> _AIM OF THE EXERCISE_
Report every line of the data where the string "VASE" appears.

(Saved entries)
+ + + + + + +

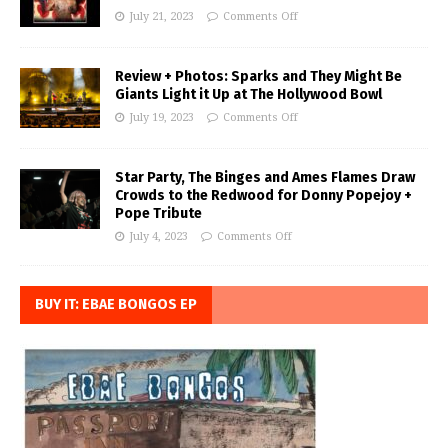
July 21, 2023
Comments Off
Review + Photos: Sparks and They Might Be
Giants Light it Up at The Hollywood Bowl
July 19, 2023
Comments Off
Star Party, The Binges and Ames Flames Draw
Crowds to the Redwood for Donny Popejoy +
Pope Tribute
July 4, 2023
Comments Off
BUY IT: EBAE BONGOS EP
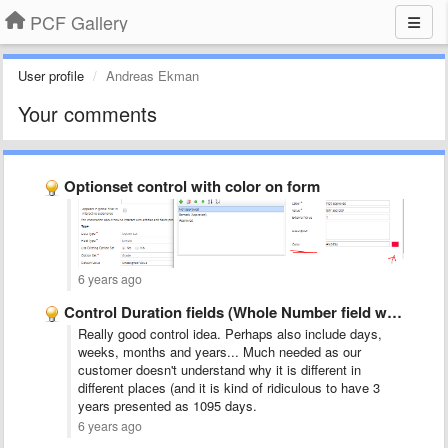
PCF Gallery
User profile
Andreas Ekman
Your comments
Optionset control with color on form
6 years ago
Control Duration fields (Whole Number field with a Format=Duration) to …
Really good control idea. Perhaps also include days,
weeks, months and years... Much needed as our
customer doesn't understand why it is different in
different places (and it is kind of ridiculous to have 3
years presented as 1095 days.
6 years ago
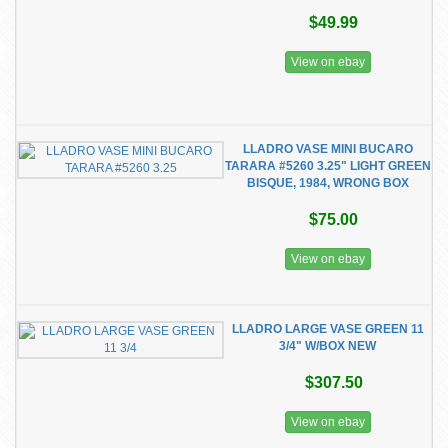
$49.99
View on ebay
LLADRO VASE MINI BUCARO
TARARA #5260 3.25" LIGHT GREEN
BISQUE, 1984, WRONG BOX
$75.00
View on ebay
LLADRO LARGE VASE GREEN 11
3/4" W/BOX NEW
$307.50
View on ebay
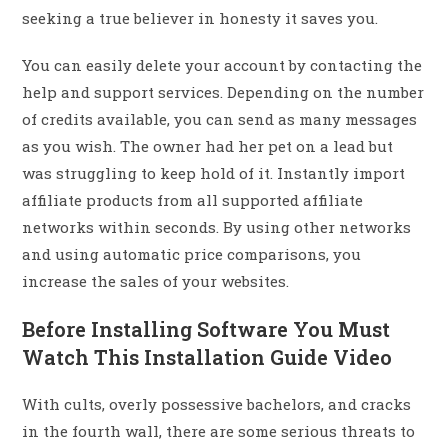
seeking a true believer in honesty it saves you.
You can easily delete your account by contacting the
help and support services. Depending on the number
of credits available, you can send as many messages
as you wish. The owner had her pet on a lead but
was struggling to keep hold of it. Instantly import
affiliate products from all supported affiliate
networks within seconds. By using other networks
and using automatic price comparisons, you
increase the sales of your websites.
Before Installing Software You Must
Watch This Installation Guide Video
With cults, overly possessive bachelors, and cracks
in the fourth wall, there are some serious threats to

+ + + + + + +

> _RESPONSE_
LLADRO VASE MINI BUCARO
LLADRO LARGE VASE GREEN 11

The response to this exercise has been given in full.